David Rowley <dgrowleyml@gmail.com>

From: David Rowley <dgrowleyml@gmail.com>

To: Sami Imseih <samimseih@gmail.com>

Cc: Nathan Bossart <nathandbossart@gmail.com>, Robert Haas <robertmhaas@gmail.com>, Jeremy Schneider <schneider@ardentperf.com>, pgsql-hackers@postgresql.org

Date: 2025-10-23T22:39:55Z

Lists: pgsql-hackers

Commits

Same data as JSON: GET /api/v1/messages/:b64id/commits the thread's linked commits as JSON, with link sources. API reference →

Add rudimentary table prioritization to autovacuum.
- d7965d65fc5b 19 (unreleased) landed
Trigger more frequent autovacuums with relallfrozen
- 06eae9e6218a 18.0 cited
Harden nbtree page deletion.
- c34787f91058 14.0 cited
Check for interrupts inside the nbtree page deletion code.
- 3a01f68e35a3 12.0 cited

On Fri, 24 Oct 2025 at 09:48, Sami Imseih <samimseih@gmail.com> wrote:
> Yes, in my last reply, I did indicate that the sort will likely not be
> the operation that will tip the performance over, but the
> catalog scan itself that I have seen not scale well as the number of
> relations grow ( in cases of thousands or hundreds of thousands of tables).
> If we are to prioritize vacuuming by M(XID), then it will be hard to avoid the
> catalog scan anymore in a future improvement.
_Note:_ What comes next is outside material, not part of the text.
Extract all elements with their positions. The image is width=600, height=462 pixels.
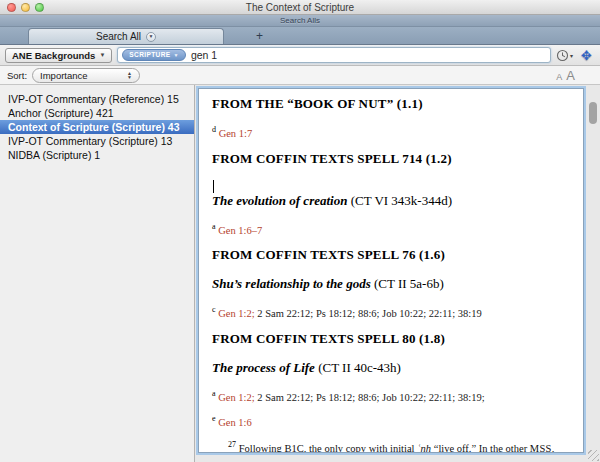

I grant you that I could see that could be a problem for a
sufficiently large number of tables and small enough
autovacuum_naptime, but I don't see how anything being proposed here
moves the goalposts on the requirements to scan pg_class. We at least
need to get the relopts from somewhere, plus reltuples, relpages,
relallfrozen. We can't magic those values out of thin air. So, since
nothing is changing in regards to the scan of pg_class or which
columns we need to look at in that table, I don't know why we'd
consider it a topic to discuss on this thread. If this thread becomes
a dumping ground for unrelated problems, then nothing will be done to
fix the problem at hand.

David